Extended Data Fig. 8: Investigating ApoE4 and LRP1 in Aβ and Tau Propagation through Transcriptomic Comparisons and RAP Inhibition.
From: Differentiating visceral sensory ganglion organoids from induced pluripotent stem cells
(a) Quantifications of proportions of identified VSN subclusters among E3 and E4 VSN. (b) UMAP presenting E3 and E4 sample for VSN cluster. (c, d) UMAPs for APOE (c) and LRP1 expression (d) among VSN cluster. (e-g) Expressions of gene sets among GO term: Cholesterol Biosynthetic process (e), Regulation of Autophagy (f) and Chromatin Organization (g) among each sample. (h) Schematic explaining mechanism of RAP working on LRP1 of i-VSN neurite.
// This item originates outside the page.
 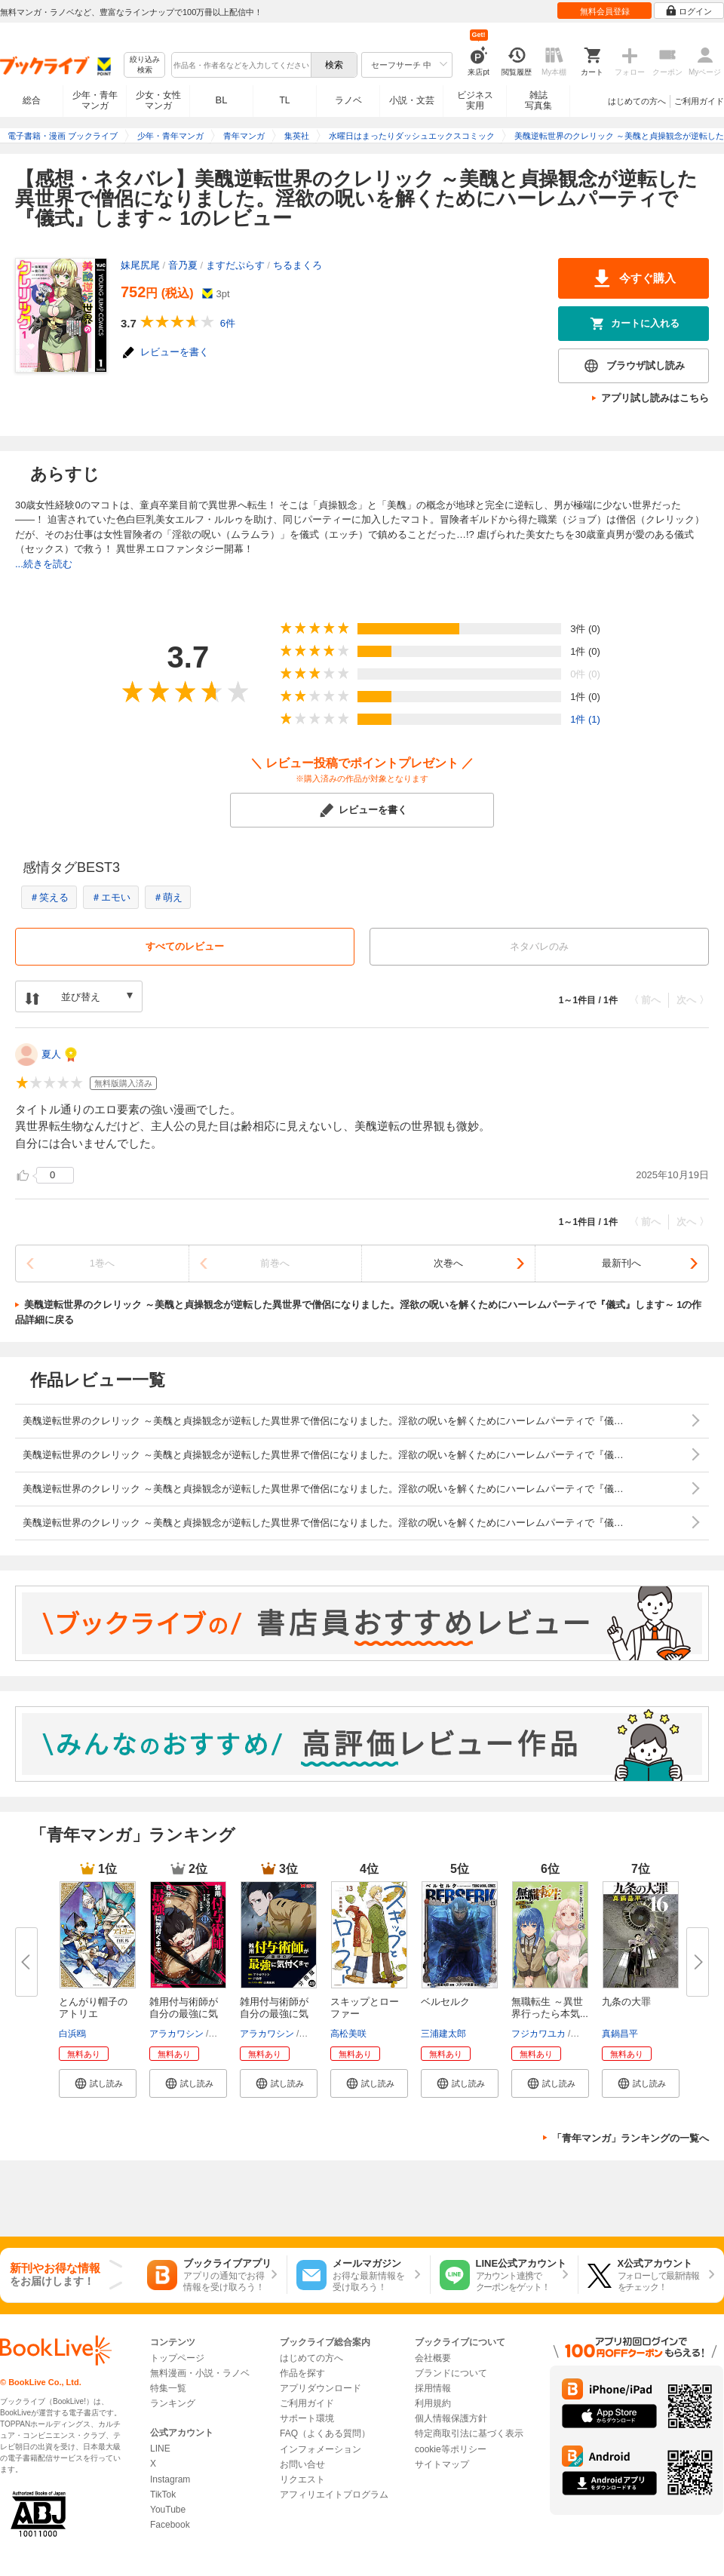 I want to click on 無料漫画・小説・ラノベ, so click(x=200, y=2373).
Representative images of FITC-oAβ (i) and Atto-499 tauPFF (k) before and after treatment of RAP on i-VSN (TUJ1, yellow). Normalized propagation ratio of FITC-oAβ (j) (n = 9 for E4 RAP- and n = 11 for E4 RAP+ among 4 independent differentiations each) and Atto-488 tauPFF (l) (n = 10 for E4 RAP- and n = 12 for E4 RAP+ among 4 independent differentiations each) were shown as bar graphs. RAP, receptor-associated protein. Scale bars: 20 µm. (a) two-sided chi-square test (j and k) two-sided student t test. *P < 0.05, ***P < 0.001. All data were presented as mean ± SEM.